On this point, Mr Sullivan, Counsel for the Plaintiff, did point out that this complaint could well constitute a defence on the part of the 4th and 5th Defendants. If so, it is a defence against the Plaintiff’s claim. That is to say that the Plaintiff had failed to explain the implications of executing the Guarantee or at least giving the 4th and 5th Defendants the chance to seek professional advice before they could execute the Guarantee. Mr Sullivan pointed out that in Australia, the position could well be in favour of the 4th and 5th Defendants. Mr Sullivan later kindly provided authorities on this point to the Court. As I have said, the letter and the documents attached thereto faxed by the 4th and 5th Defendants on 12 December 2000 above were not filed formally or bear the stamp of the Court. That is not the fault of the 4th or 5th Defendants. They are lay persons and as far as they are concerned, they had told the Registrar what defence is in this case. These documents were filed in the Court File and brought to my notice immediately by the Registrar on receipt. I feel that I must look at them and say whether it is a defence or not though technical it may be. In my view, the complaint of undue influence or duress or anything to that effect would constitute a defence in law (see Ross Mining (SI) Limited and Gold Ridge Mining Limited –v- Willie Roni and David Thuguvoda (Civil Case No. 294/97). This defence however is a defence against the current claim by the Plaintiff in its Writ of Summons and Statement of Claim. As against the 2nd and 3rd Defendants, that is another matter. In the result, find that the 4th and 5th Defendants do have a legitimate defence. They are not now liable to pay to the Plaintiff the sum of $511,455.00 plus interest at the rate of 20.5% and costs. They will if their defence fails at trial, or struck out earlier by the Plaintiff. For now, I make the following orders. That is to say, I order that –


  1. Judgment be entered for the Plaintiff against each of the First, Second and Third Defendants in the sum of $511,455.00 together with interest thereon at the rate of 20.5% annum from 10 December 1998 until payment;
  2. The Fourth and Fifth Defendants have unconditional leave to defend, subject to advising the Court and the Plaintiff’s solicitors of an address for service (other than a post box) within the Honiara central business district;
  3. The Plaintiff have leave to –
  4. The Plaintiff shall seek the leave of the Court before accepting any tender or executing any contract for sale of any of the said parcels.
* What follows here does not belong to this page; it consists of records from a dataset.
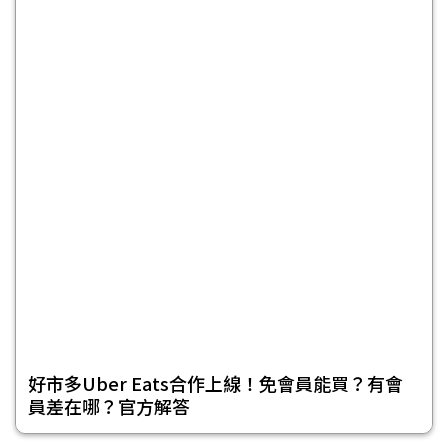
好市多Uber Eats合作上線！免會員能買？有會
員差在哪？官方解答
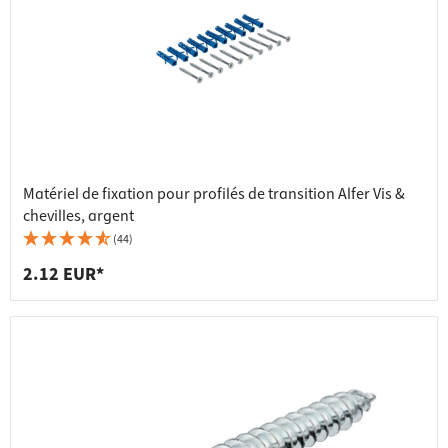
Matériel de fixation pour profilés de transition Alfer Vis &
chevilles, argent
(44)
2.12 EUR*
  5. The First and Second Defendants and their servants, agents, invitees, licensees or any others claiming under their authority within 30 days of the date of this order deliver vacant possession of each of the said lands to the Plaintiff.
  6. The First and Second Defendants and their servants, agents, invitees, licensees or any others claiming under their authority shall within 30 days of the date of this order vacate remove all their chattels from same.
  7. The provincial Police Commander at Gizo, Western Province and all Police Officers under his direction upon receipt of a copy of this order attend and enforce the same using such force as is reasonably necessary for such purpose.
  8. The First, Second and Third Defendants pay the costs of and incidental to the action to be taxed if not agreed.
  9. Costs as between the Plaintiff and the Fourth and Fifth Defendants be costs in the cause.

I am grateful for Mr Sullivan who in advancing his client's case also took time to raise points in favour of the Defendants, particularly in respect of the 4th and 5th Defendants, all of whom were not present in Court. This is the proper thing to do and is an example of a good and impartial advocate being also fair to the other side. It is also helpful to the Court. I hope the other lawyers in this jurisdiction do learn from Mr Sullivan and do likewise.